In finance, one constant prevails market euphoria preceding a significant downturn. This phenomenon isn’t exclusive to the Black Monday 1987 crash; it’s a recurring theme throughout history. Even in the absence of modern mass media, as witnessed in the tulip mania, frenzied market peaks invariably conclude with euphoria.

Some long-term investors see current market conditions as a once-in-a-generation buying opportunity. The 2022 market sell-off was driven by conjecture and assumptions, creating a unique opportunity for astute investors.

The crashes of 1987 and 2008 are often dubbed the “mother of all buying opportunities,” but we may stand on the brink of an even more exceptional scenario—the “father of all opportunities.” Such a rare event may occur just once in a lifetime.

Focusing solely on immediate market movements could mean missing substantial long-term gains despite the short-term turbulence. It’s imperative to recognize the lessons of history, particularly from the Black Monday 1987 crash, as they guide us in identifying warning signs and potential investment opportunities.

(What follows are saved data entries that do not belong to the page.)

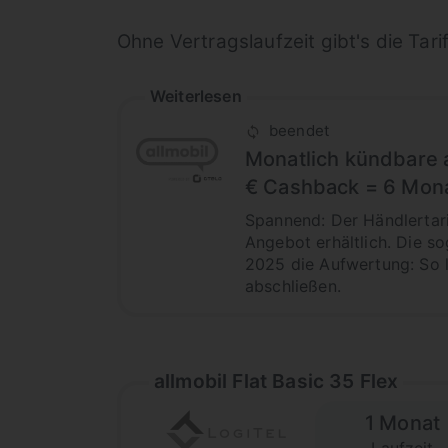
Ohne Vertragslaufzeit gibt's die Tar
Weiterlesen
beendet
Monatlich kündbare a
€ Cashback = 6 Mona
Spannend: Der Händlertari
Angebot erhältlich. Die s
2025 die Aufwertung: So l
abschließen.
allmobil Flat Basic 35 Flex
1 Monat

In conclusion, understanding market psychology is key to navigating market crashes like the Black Monday 1987 crash and profiting from them. Mass psychology often drives panic selling, creating opportunities for those who remain calm and believe in the market’s underlying strength. By maintaining a long-term perspective and recognizing the temporary nature of market downturns, investors can seize these exceptional buying opportunities and reap the rewards.


Obstinacy is the result of the will forcing itself into the place of the intellect.